DATA EXTRACTS section start

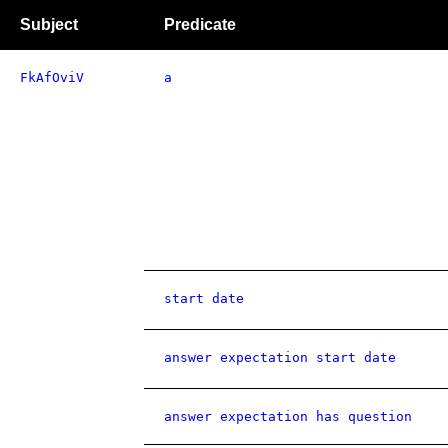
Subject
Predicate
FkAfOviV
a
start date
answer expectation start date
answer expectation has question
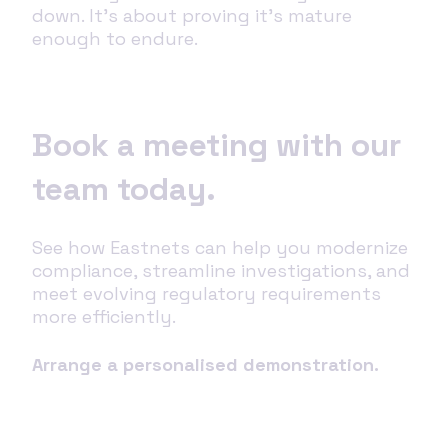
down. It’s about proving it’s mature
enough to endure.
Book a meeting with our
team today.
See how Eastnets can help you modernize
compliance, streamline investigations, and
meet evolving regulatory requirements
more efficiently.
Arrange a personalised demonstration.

DATA EXTRACTS section end
DATA EXTRACTS section start

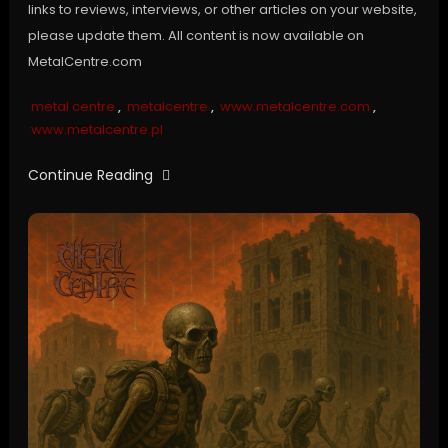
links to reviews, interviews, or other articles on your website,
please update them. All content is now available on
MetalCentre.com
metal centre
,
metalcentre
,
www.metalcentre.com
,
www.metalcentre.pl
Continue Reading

DATA EXTRACTS section end
DATA EXTRACTS section start

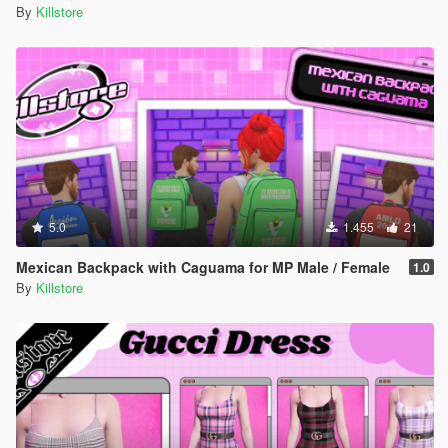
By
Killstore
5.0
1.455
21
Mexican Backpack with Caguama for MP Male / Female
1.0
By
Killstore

DATA EXTRACTS section end

The required answer is the exact run of lines above starting at the line with "See how Eastnets can help you modernize" and ending at the line with "Arrange a personalised demonstration.", with both ends present.

▶ [TASK RESPONSE]:
See how Eastnets can help you modernize
compliance, streamline investigations, and
meet evolving regulatory requirements
more efficiently.
Arrange a personalised demonstration.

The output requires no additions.